Have you ever had your template guide bushing vibrate loose while in the middle of a cut? With this new spring washer you won't have to worry about loosening bushings ever again. 
The 1- 3/16" O.D. spring washer provides the perfect amount of resistance against the locking nut to keep your template guide bushing firmly locked in place.

=========


----------



## BrianS (Nov 7, 2004)

Nice idea that washer. I'm thinking that I can get them a lot cheaper then $5.99 tho.

Brian


----------



## bobj3 (Jan 17, 2006)

Hi Brian

Right on 

http://www.mcmaster.com/
========



BrianS said:


> Nice idea that washer. I'm thinking that I can get them a lot cheaper then $5.99 tho.
> 
> Brian


----------



## rwyoung (Aug 3, 2008)

Pulled the trigger last night on the 17543 combo kit. Sorry Mike, decided to go with a PC89x type rather than a Bosch 1617... 
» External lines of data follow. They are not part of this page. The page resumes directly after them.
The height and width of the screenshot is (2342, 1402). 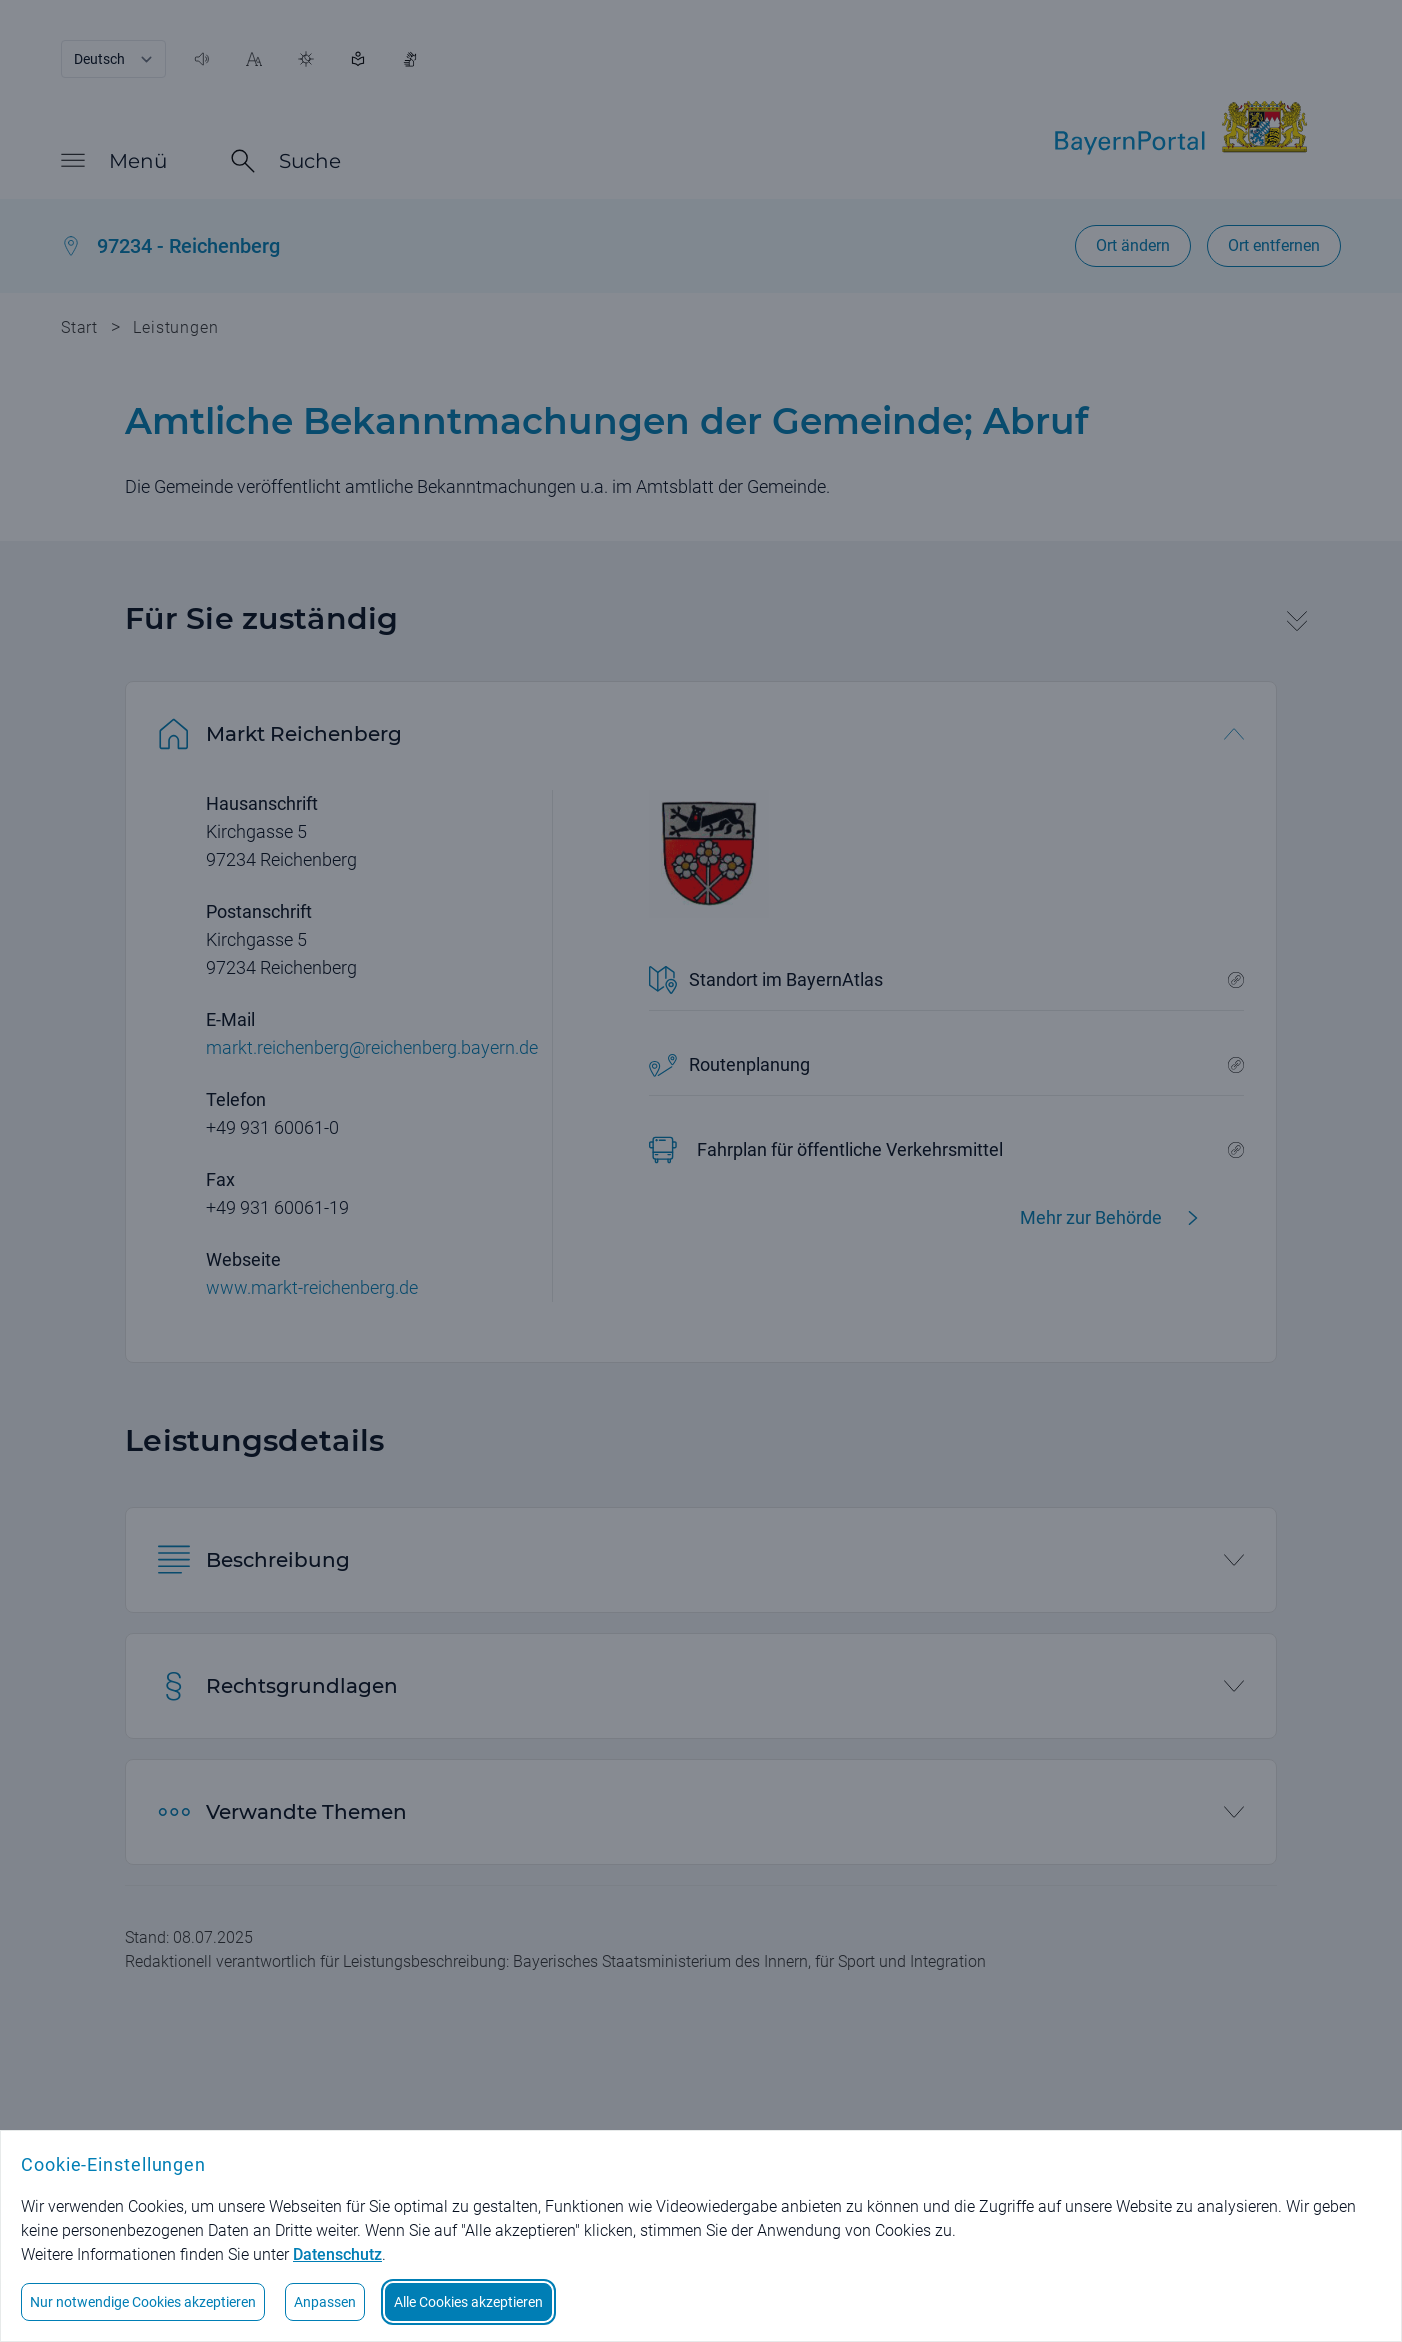 I want to click on Anpassen, so click(x=325, y=2302). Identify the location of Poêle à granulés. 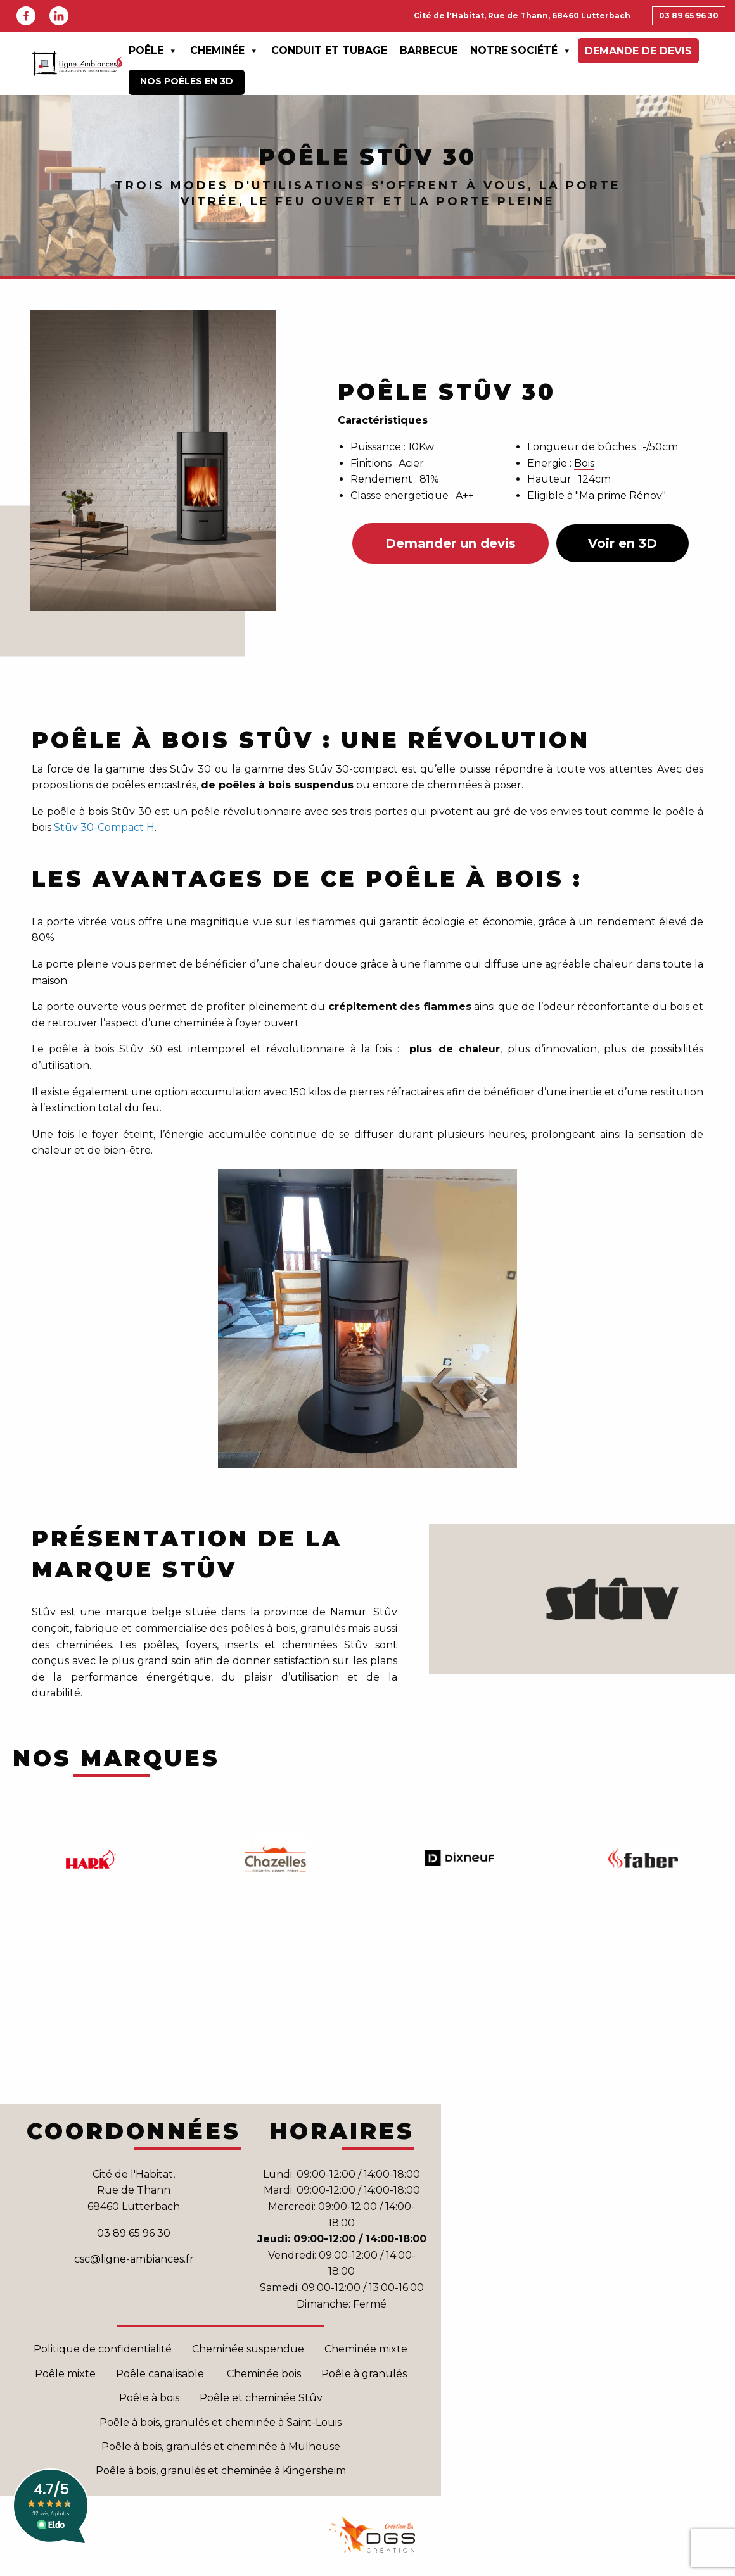
(364, 2374).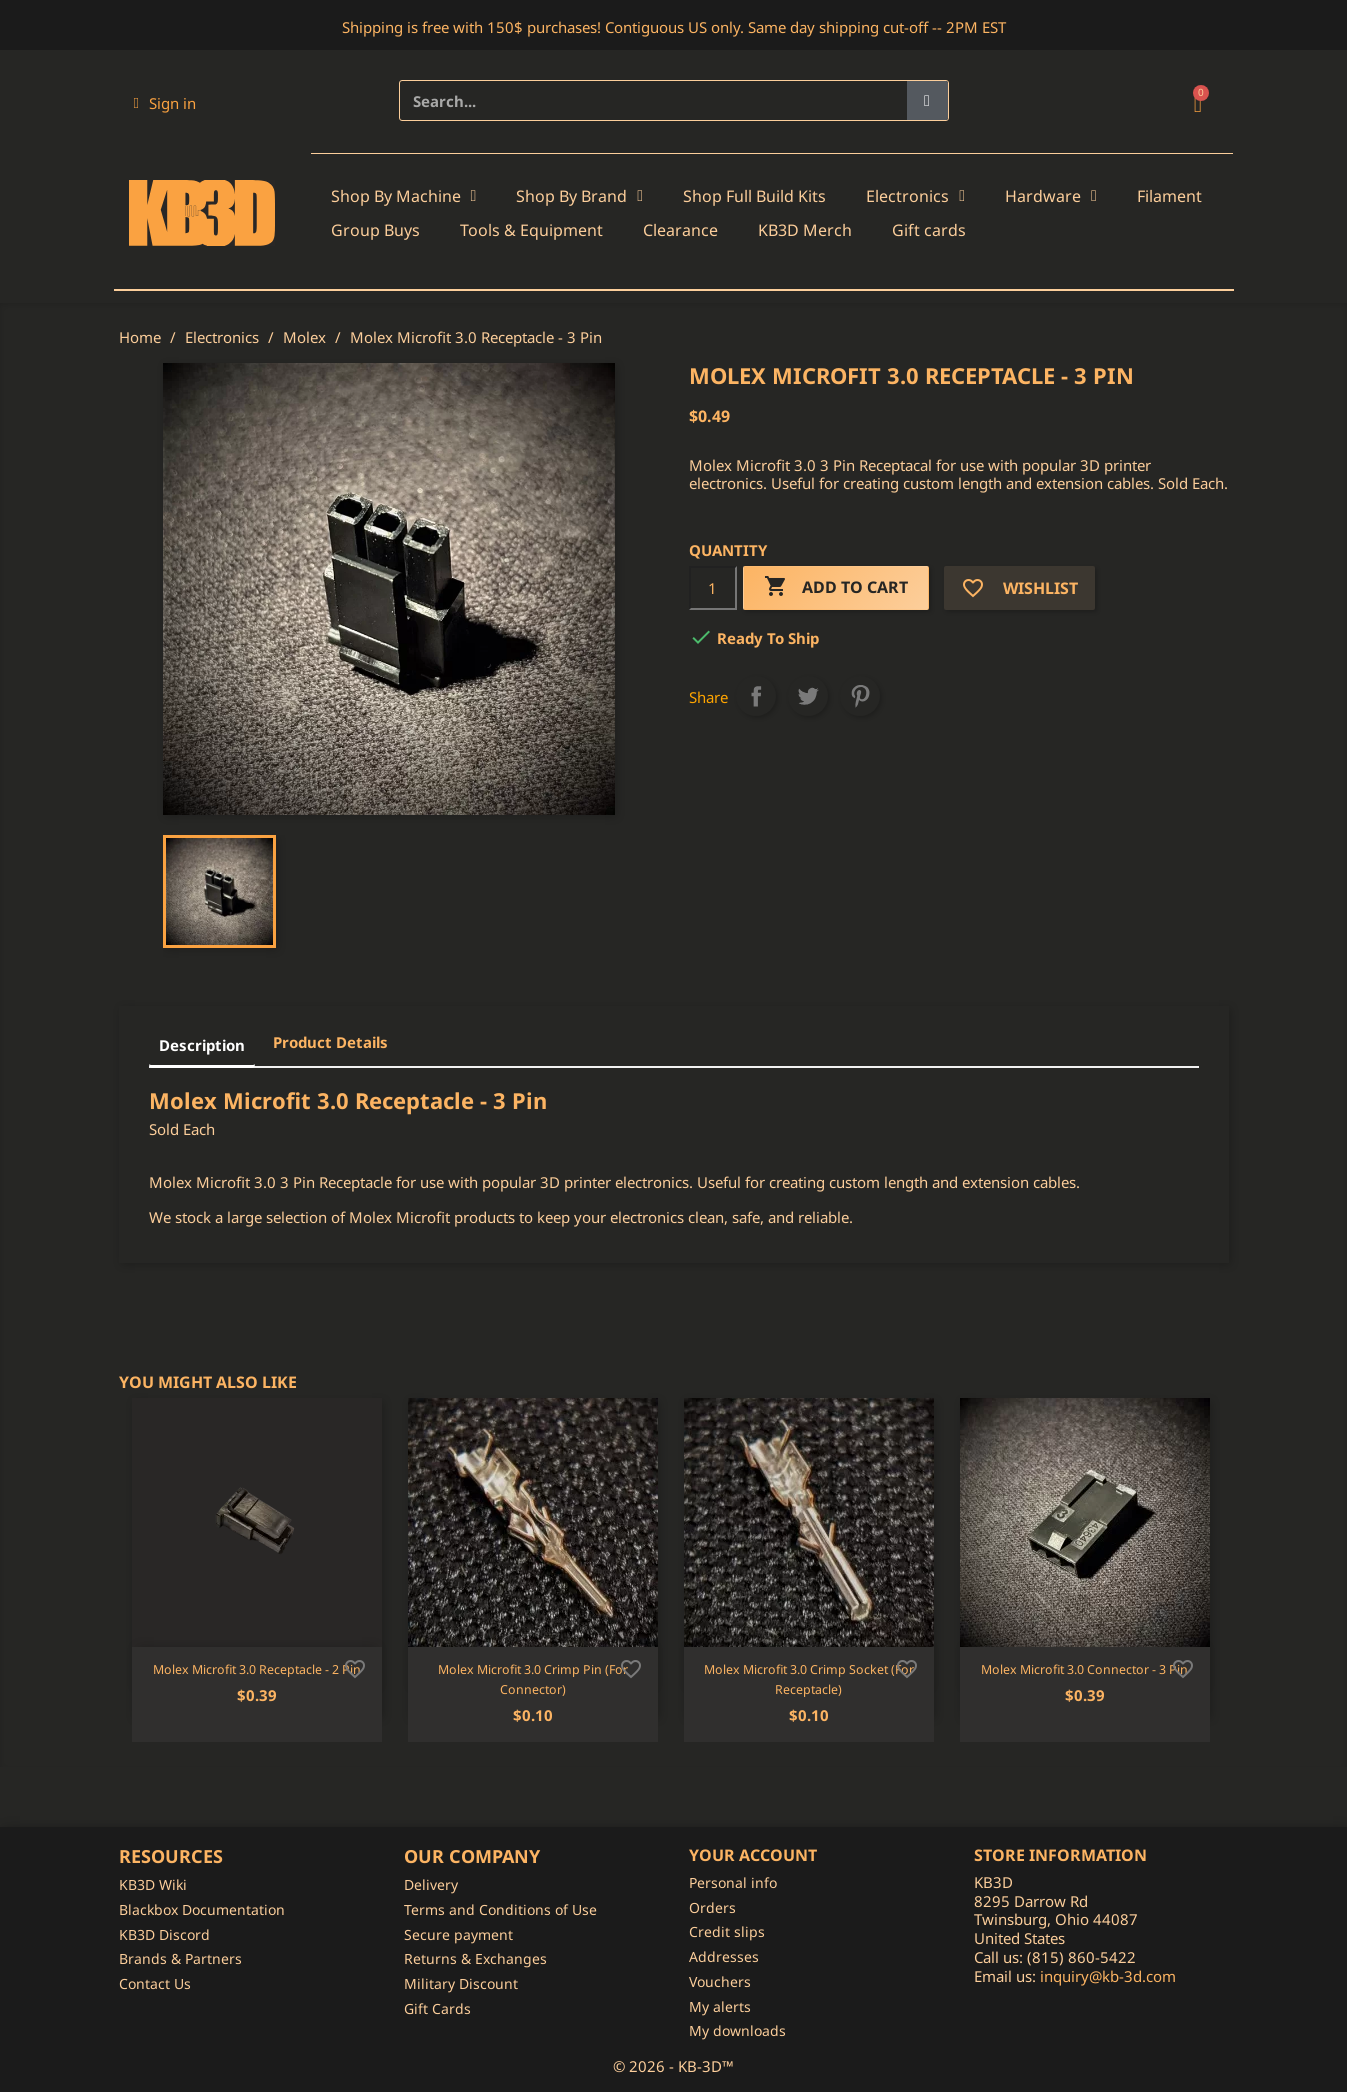  I want to click on My alerts, so click(720, 2006).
The Black Friday (day after Thanksgiving sale day in the USA for those joining us from elsewhere in the world) had the kit at $99. Got one ordered on line for in-store pick-up. Picked it up about 2 hours ago and I've been happily sitting on the rug reading the manual and playing with all the pieces. Big believer in RTFM and doing an equipment "cuddle" prior to using anything.

Going to order the baseplate and brass collars from Harbor Freight per Bob's recommendation. Then I'll re-build my router table to accept that plate. I've gotten pretty service out of the cheep knockoff copy of the Makita I bought for $40 and I'll probably keep it as a backup.

Just one quick note about the 17543 kit I bought, it is exhibiting the same weak spring "bug" in the fixed base as has been described several places in the forums. I'll go find a better spring next week at the hardware store along with a suitable long-handled allen wrench and some longer screws for the base.

All in all, this looks like a good quality router and I've even found what I think are some Porter Cable part numbers stamped on a few of the accessories!


----------